"There is nothing more pleasant than cruising on a boat with the whole family."
Letter from Empress Catherine the Great

Sunday, June 21, 2015

May 26 to June 21 -- It's Been A Long Time with Little Sailing, But....

Normally the summer time is the busiest blogging time, but after 146 days afloat this calendar year before May 27, this is a decompression time. I do not feel the urgent need to get out on the water every day, not that nothing water related has taken place.

I have gone on two of the Wednesday afternoon sails with the Old Salts, the new name for the revived Old Farts. First on PC Mark's "Deuce of Hearts", a catamaran, and then on ILENE.  Mark has been instrumental in reviving this group this year. Four people came the first time and seven the second (me, Mark, Mike, Richie, Dave, Morty and Clara). And the G and Ts are just as good as ever. Both days we were graced with moderate light wind after lunch at the Club. The food at the Club is a bit pricier than last year, and the portions a bit smaller (which is good for our health). The food is simply much better quality and better prepared. On ILENE we cut through the channel behind Stepping Stones Light where there was very light wind and we were near a run, before heading to the Throggs Neck Bridge and back to Hart Island before heading for home. The wind changed direction with the result that we only did one jibe and one tack.

I also had a pleasant afternoon with Ilene, and Bennett and Harriet aboard their Beneteau, "Ohana". She moved nicely in very moderate air. Come to think of it, we have had a lot of very moderate air for June. The four of us had a good dinner at the Club after, trying out our new chef, Ann, who does good things to food.

And I crewed for PC Mark on Deuce of Hearts
with PC Erwin, visiting from Florida, and PC and Ms. Bob and Laura in the Club's annual Rear Commodore's Regatta, which was set up as a pursuit race of slightly less than five miles.
Lene and I had won this race on ILENE back in about 2008, on a pursuit-destination race to New Rochelle with, miraculously, only one jibe. In a pursuit race, the handicaps are computed for the given course in advance and each boat starts at a different time, reducing the collision-inducing madness when several boats want to be at the favored end of the starting line at precisely the same time. So, if everyone sails as projected, all of the boats should arrive at the finish line at the same time. ILENE had the biggest handicap back then and hence started last and passed every other boat in the fleet on the way to the win.
Alas, this year we came in tenth of twelve boats because we made two mistakes. The first was not getting to the starting line until almost a minute after our time. Stuff happens and this has happened to me. The second mistake was using the small jib until the third leg of the triangular course. Deuce of Hearts is set up like ILENE, with a larger headsail set forward of the jib; it has to be furled between tacks. With the smaller headsail we were just too slow. Another great feature of Deuce of Hearts is that the tack of the big headsail is mounted on a track and can be moved to port or starboard  from the cockpit to catch wind without messing up the wind in the main. We were untrained crew and the PCs figured out how to use this neat trick, but too late. I think Deuce of Hearts has a lot of potential to be a fast boat on the race track.

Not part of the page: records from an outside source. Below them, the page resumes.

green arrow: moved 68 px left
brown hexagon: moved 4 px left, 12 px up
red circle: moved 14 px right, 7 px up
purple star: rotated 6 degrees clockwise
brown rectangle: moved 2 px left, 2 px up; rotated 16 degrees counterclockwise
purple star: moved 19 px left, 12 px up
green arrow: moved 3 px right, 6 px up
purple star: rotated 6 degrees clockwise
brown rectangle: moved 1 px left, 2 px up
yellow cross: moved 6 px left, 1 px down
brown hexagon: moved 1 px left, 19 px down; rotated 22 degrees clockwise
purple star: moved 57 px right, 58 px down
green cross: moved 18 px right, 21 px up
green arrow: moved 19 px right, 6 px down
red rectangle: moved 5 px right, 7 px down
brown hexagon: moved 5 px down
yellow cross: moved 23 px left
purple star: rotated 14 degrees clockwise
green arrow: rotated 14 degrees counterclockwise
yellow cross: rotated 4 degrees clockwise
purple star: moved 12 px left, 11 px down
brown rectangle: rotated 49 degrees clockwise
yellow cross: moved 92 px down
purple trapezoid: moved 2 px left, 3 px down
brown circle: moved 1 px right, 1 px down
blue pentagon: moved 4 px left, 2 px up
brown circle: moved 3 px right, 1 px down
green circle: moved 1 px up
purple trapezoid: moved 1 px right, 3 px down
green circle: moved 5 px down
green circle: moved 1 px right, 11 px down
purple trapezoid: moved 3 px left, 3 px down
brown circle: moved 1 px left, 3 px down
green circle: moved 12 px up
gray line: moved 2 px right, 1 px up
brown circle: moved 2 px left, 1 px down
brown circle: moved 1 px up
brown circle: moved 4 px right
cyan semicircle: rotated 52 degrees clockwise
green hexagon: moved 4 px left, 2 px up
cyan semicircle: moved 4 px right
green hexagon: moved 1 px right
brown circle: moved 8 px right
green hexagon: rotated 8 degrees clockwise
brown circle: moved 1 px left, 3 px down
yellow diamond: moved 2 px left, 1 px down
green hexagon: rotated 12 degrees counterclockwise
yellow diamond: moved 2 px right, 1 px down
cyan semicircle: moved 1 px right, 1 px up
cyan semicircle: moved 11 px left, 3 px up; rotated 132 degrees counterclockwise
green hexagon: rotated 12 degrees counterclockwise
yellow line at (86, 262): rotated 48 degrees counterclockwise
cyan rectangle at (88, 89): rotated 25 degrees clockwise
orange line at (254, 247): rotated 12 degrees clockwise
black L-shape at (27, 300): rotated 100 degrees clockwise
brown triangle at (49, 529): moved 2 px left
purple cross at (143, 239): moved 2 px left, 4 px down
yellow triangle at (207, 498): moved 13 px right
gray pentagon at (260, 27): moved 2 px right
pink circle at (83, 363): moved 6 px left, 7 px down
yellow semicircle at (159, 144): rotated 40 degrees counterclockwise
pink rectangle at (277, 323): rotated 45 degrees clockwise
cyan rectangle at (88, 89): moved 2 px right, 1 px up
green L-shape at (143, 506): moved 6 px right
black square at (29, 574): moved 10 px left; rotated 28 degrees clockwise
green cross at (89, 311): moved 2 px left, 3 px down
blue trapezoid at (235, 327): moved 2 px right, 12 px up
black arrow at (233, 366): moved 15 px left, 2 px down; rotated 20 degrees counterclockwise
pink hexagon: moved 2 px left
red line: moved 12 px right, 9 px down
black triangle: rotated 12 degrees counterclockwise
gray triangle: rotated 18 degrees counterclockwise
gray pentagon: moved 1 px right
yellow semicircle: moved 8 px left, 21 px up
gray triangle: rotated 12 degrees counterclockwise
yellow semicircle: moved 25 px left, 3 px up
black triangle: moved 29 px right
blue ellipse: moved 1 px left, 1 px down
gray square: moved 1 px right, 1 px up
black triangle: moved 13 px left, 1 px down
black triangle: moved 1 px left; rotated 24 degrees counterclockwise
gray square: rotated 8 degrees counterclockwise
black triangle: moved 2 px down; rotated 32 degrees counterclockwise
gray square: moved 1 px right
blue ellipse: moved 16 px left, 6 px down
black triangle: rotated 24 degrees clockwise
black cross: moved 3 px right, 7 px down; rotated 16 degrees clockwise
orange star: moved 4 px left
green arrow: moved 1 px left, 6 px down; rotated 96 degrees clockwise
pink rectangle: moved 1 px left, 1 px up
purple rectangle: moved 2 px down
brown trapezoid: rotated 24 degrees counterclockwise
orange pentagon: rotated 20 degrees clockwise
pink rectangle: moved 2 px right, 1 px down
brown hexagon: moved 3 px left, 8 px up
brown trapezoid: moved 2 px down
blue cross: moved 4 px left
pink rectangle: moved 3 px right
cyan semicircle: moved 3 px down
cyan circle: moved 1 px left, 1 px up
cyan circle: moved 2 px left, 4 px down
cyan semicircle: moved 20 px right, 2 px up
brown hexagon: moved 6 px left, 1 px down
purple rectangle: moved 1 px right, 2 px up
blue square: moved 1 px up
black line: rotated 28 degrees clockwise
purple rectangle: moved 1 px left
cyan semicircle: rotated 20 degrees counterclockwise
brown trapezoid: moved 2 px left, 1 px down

Part of the reason for relatively little sailing was the visit by Lene's niece, Barbie, her son Trevor (who we hung with in Amsterdam last June) and Anna, a 16 year old exchange student from Denmark who lived in Barbie's home for the school year. So we had five folks in our apartment and they made it very clear that their jam packed week in NYC did not include sailing. But we did see sailboats  -- at the MOMA -- Seurat's pointillist masterpiece.

And there were several days of planning for the Club cruise plus a Club weekend excursion to Sheepshead Bay in August, and Club participation in the July 4th parade up the Hudson with a full wooden replica of "Le Hermione", which brought LaFayette to these shores and participated in winning the battle against the British fleet that was intending to re supply and reinforce General Cornwallis at Yorktown. When deprived of such aid, Cornwallis surrendered to General Washington, thereby ending the military operations of our war of independence.

And four workdays, pickling the water maker, which we will not need this year, cleaning out the refrigerators and the bilge, putting up the new plastic enclosure to the cockpit for measurement for straps to tie it up out of the way in the rolled up position when needed and snaps to mate it with the sides of the dodger. Finally I did work on the solid cherry batten that holds up the ceiling in the salon, to accommodate the new hatch screen enclosure.

And arranging some sail dates, sending back the new stainless steel snubber line hook which was replaced with a smaller one that fits and holds onto the anchor line, reducing the cruising area of our insurance policy to save money and other boating related chores.